Other gadgetry that went on display for the first time yesterday included object-recognition binoculars created by NTT DoCoMo, Japan’s largest mobile phone company.
As users scan the surrounding area, the binoculars will recognise certain objects and details about them will appear in the eyepiece.
Fix on a passing plane, for example, and the machine will tell you the flight number and destination. Turn your attention to a flower, and it will tell you what variety it is.
The machine contains a 360-degree “radar” to point you in the direction of things that it knows it already has information on.
DoCoMo hopes to use the technology in camera-equipped handsets. With particular databases of information installed, the phones could be pointed at objects of interest and used to collect information. Waved past an item in a shop, for example, it might inform users where the same thing could be bought more cheaply.
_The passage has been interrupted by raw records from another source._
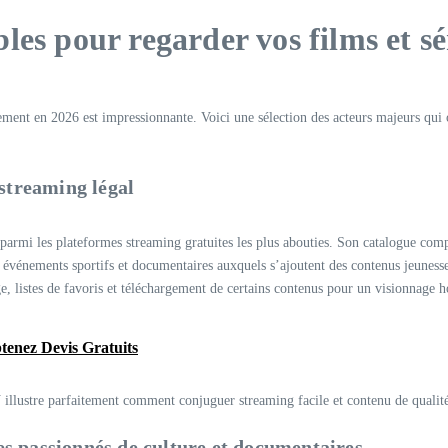
es pour regarder vos films et sé
galement en 2026 est impressionnante. Voici une sélection des acteurs majeurs qui
 streaming légal
armi les plateformes streaming gratuites les plus abouties. Son catalogue compr
, événements sportifs et documentaires auxquels s’ajoutent des contenus jeunesse
e, listes de favoris et téléchargement de certains contenus pour un visionnage ho
tenez Devis Gratuits
 illustre parfaitement comment conjuguer streaming facile et contenu de qualit
s passionnés de culture et documentaires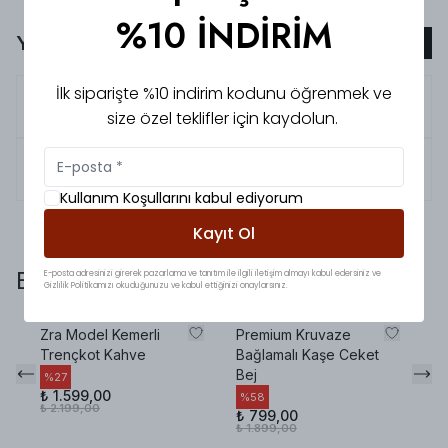
%10 İNDİRİM
Yorumlar
Yorum Ekle
İlk siparişte %10 indirim kodunu öğrenmek ve
5.0
zeynep
k.
size özel teklifler için kaydolun.
5.0
Zeynep
G.
Kullanım Koşullarını kabul ediyorum
Kayıt Ol
Bunlara da baktınız mı?
E-posta adresinizi girerek pazarlama ve tanıtım ile ilgili iletişim almayı kabul edersiniz ve
Gizlilik Politikamızı okuduğunuzu ve kabul ettiğinizi onaylarsınız.
Zra Model Kemerli
Premium Kruvaze
Ma
Trençkot Kahve
Bağlamalı Kaşe Ceket
Tr
Bej
%
27
%
₺ 1.599,00
₺ 
%
58
₺ 2.199,00
₺ 
₺ 799,00
₺ 1.899,00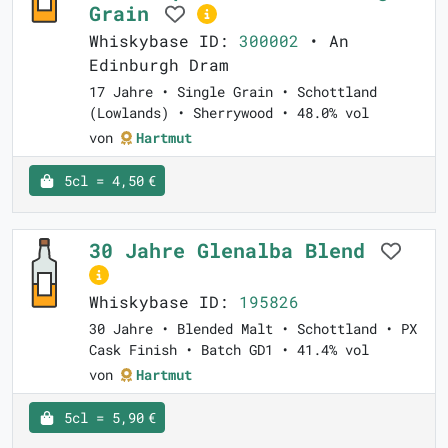
Grain
Whiskybase ID:
300002
• An
Edinburgh Dram
17 Jahre • Single Grain • Schottland
(Lowlands) • Sherrywood • 48.0% vol
von
Hartmut
5cl = 4,50 €
30 Jahre Glenalba Blend
Whiskybase ID:
195826
30 Jahre • Blended Malt • Schottland • PX
Cask Finish • Batch GD1 • 41.4% vol
von
Hartmut
5cl = 5,90 €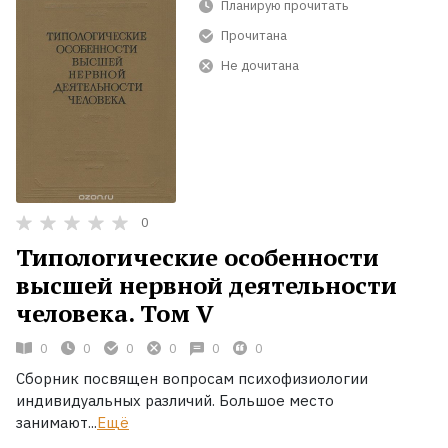
Планирую прочитать
Прочитана
Не дочитана
0
Типологические особенности
высшей нервной деятельности
человека. Том V
0
0
0
0
0
0
Сборник посвящен вопросам психофизиологии
индивидуальных различий. Большое место
занимают...
Ещё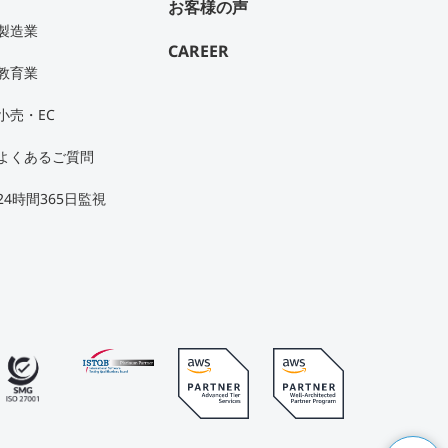
お客様の声
製造業
CAREER
教育業
小売・EC
よくあるご質問
24時間365日監視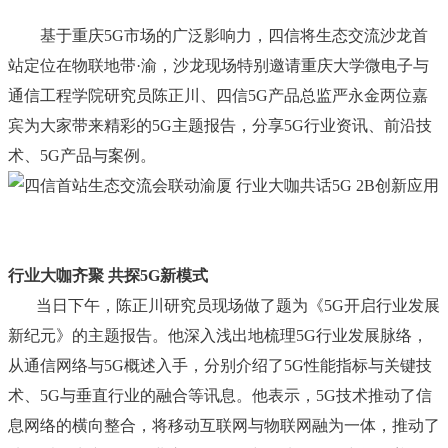
基于重庆5G市场的广泛影响力，四信将生态交流沙龙首
站定位在物联地带·渝，沙龙现场特别邀请重庆大学微电子与
通信工程学院研究员陈正川、四信5G产品总监严永金两位嘉
宾为大家带来精彩的5G主题报告，分享5G行业资讯、前沿技
术、5G产品与案例。
行业大咖齐聚 共探5G新模式
当日下午，陈正川研究员现场做了题为《5G开启行业发展
新纪元》的主题报告。他深入浅出地梳理5G行业发展脉络，
从通信网络与5G概述入手，分别介绍了5G性能指标与关键技
术、5G与垂直行业的融合等讯息。他表示，5G技术推动了信
息网络的横向整合，将移动互联网与物联网融为一体，推动了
But perhaps the strongest influence over the Aichi Expo is exerted by Toyota, currently the world's most successful carmaker, and by far the largest company in the Aichi region of Japan. Britain and the US dragged their heels over involvement in the expo, and it is generally thought that it was Toyota's pressure that persuaded them to join in.
Toyota’s show, for which visitors must queue for several hours, focused on the classic Japanese theme of robots. The company has, invested millions upon millions of dollars in robotics research, partly for its factories, and the results were eerily human.
One robot strolled into the arena and then balanced on one leg, another flexed a perfectly jointed hand in the air before playing a trombone.
Darting in and out of these characters were Toyota's latest i-Unit concept cars — single-seaters that move in total silence — and a sedan chair that carries a person around on two robotic legs.
Amid the spectacle, though, there was a deliberately serious message about how these robots will enter everyday life. As the robots performed their various feats, it became increasingly easy to see them as household objects — particularly in a country such as Japan where the population is ageing very quickly. If a robot can pick up a French horn and scoot around an arena, could it not also bring its master a tray of food from the kitchen?
At the other end of things, it may ultimately be Toyota's industrial robotics that help Japanese manufacturers to deal with the fact that there are simply fewer people being born to work in industry.